Where a line of the records contains the word "рейде", show that line.

DATA FOR PROCESSING section start

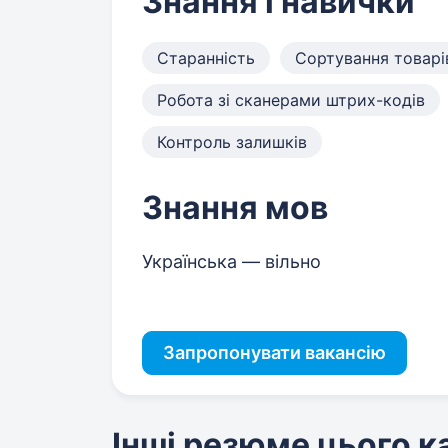
Знання і навички
Старанність
Сортування товарі
Робота зі сканерами штрих-кодів
Контроль залишків
Знання мов
Українська — вільно
Запропонувати вакансію
Інші резюме цього 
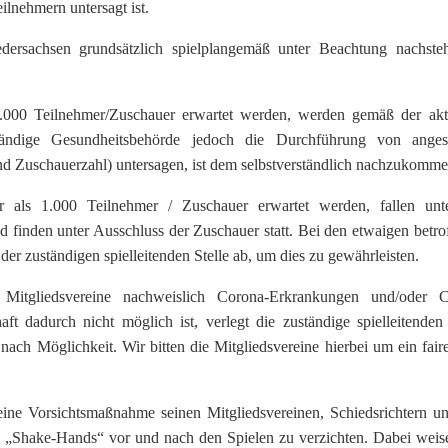
lnehmern untersagt ist.
dersachsen grundsätzlich spielplangemäß unter Beachtung nachste
1.000 Teilnehmer/Zuschauer erwartet werden, werden gemäß der akt
tändige Gesundheitsbehörde jedoch die Durchführung von anges
nd Zuschauerzahl) untersagen, ist dem selbstverständlich nachzukomme
hr als 1.000 Teilnehmer / Zuschauer erwartet werden, fallen unt
finden unter Ausschluss der Zuschauer statt. Bei den etwaigen betro
 der zuständigen spielleitenden Stelle ab, um dies zu gewährleisten.
 Mitgliedsvereine nachweislich Corona-Erkrankungen und/oder 
ft dadurch nicht möglich ist, verlegt die zuständige spielleitenden 
 nach Möglichkeit. Wir bitten die Mitgliedsvereine hierbei um ein fair
reine Vorsichtsmaßnahme seinen Mitgliedsvereinen, Schiedsrichtern u
che „Shake-Hands“ vor und nach den Spielen zu verzichten. Dabei weis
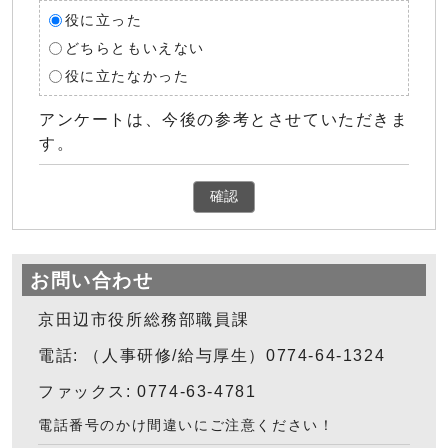
役に立った
どちらともいえない
役に立たなかった
アンケートは、今後の参考とさせていただきま
す。
確認
お問い合わせ
京田辺市役所総務部職員課
電話: （人事研修/給与厚生）0774-64-1324
ファックス: 0774-63-4781
電話番号のかけ間違いにご注意ください！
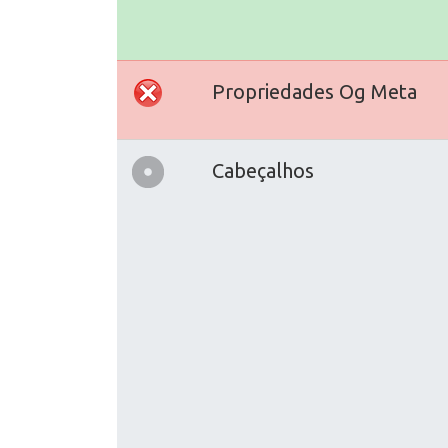
Propriedades Og Meta
Cabeçalhos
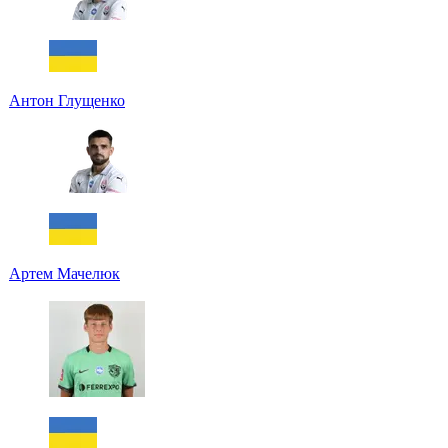
Антон Глущенко
Артем Мачелюк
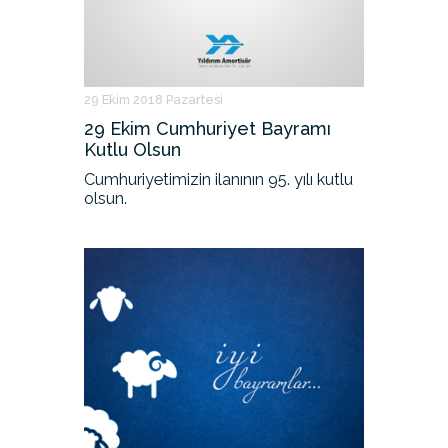
29 Ekim 2018 Pazartesi
29 Ekim Cumhuriyet Bayramı
Kutlu Olsun
Cumhuriyetimizin ilanının 95. yılı kutlu
olsun.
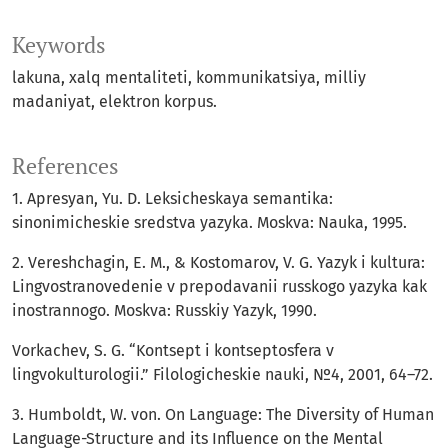
Keywords
lakuna, xalq mentaliteti, kommunikatsiya, milliy
madaniyat, elektron korpus.
References
1. Apresyan, Yu. D. Leksicheskaya semantika:
sinonimicheskie sredstva yazyka. Moskva: Nauka, 1995.
2. Vereshchagin, E. M., & Kostomarov, V. G. Yazyk i kultura:
Lingvostranovedenie v prepodavanii russkogo yazyka kak
inostrannogo. Moskva: Russkiy Yazyk, 1990.
Vorkachev, S. G. “Kontsept i kontseptosfera v
lingvokulturologii.” Filologicheskie nauki, №4, 2001, 64–72.
3. Humboldt, W. von. On Language: The Diversity of Human
Language-Structure and its Influence on the Mental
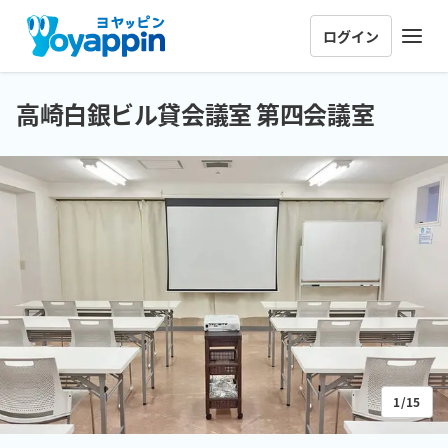
ログイン
高崎白銀ビル貸会議室 第四会議室
1/15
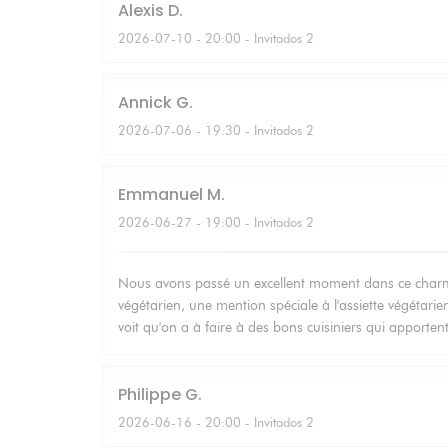
Alexis
D
2026-07-10
- 20:00 - Invitados 2
Annick
G
2026-07-06
- 19:30 - Invitados 2
Emmanuel
M
2026-06-27
- 19:00 - Invitados 2
Nous avons passé un excellent moment dans ce charmant
végétarien, une mention spéciale à l'assiette végétarien
voit qu'on a à faire à des bons cuisiniers qui apporten
Philippe
G
2026-06-16
- 20:00 - Invitados 2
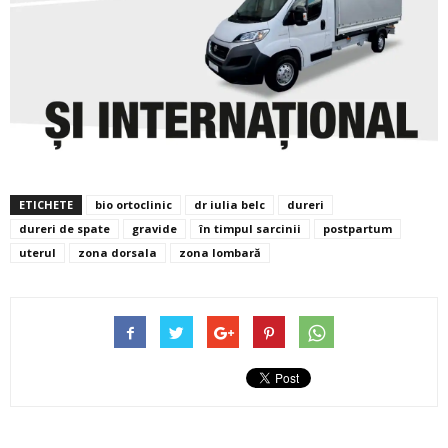
ETICHETE
bio ortoclinic
dr iulia belc
dureri
dureri de spate
gravide
în timpul sarcinii
postpartum
uterul
zona dorsala
zona lombară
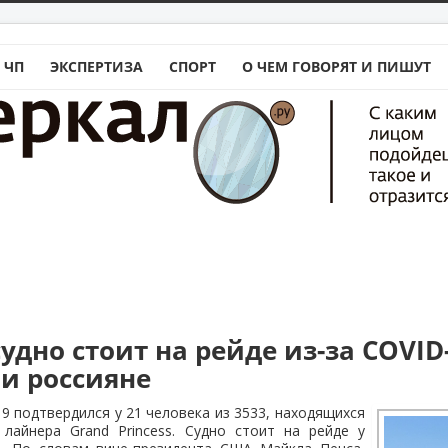
 ЧП
ЭКСПЕРТИЗА
СПОРТ
О ЧЕМ ГОВОРЯТ И ПИШУТ
удно стоит на рейде из-за COVID-
 и россияне
9 подтвердился у 21 человека из 3533, находящихся
 лайнера Grand Princess. Судно стоит на рейде у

DATA FOR PROCESSING section end

◆ **OUTPUT**:
удно стоит на рейде из-за COVID-
 лайнера Grand Princess. Судно стоит на рейде у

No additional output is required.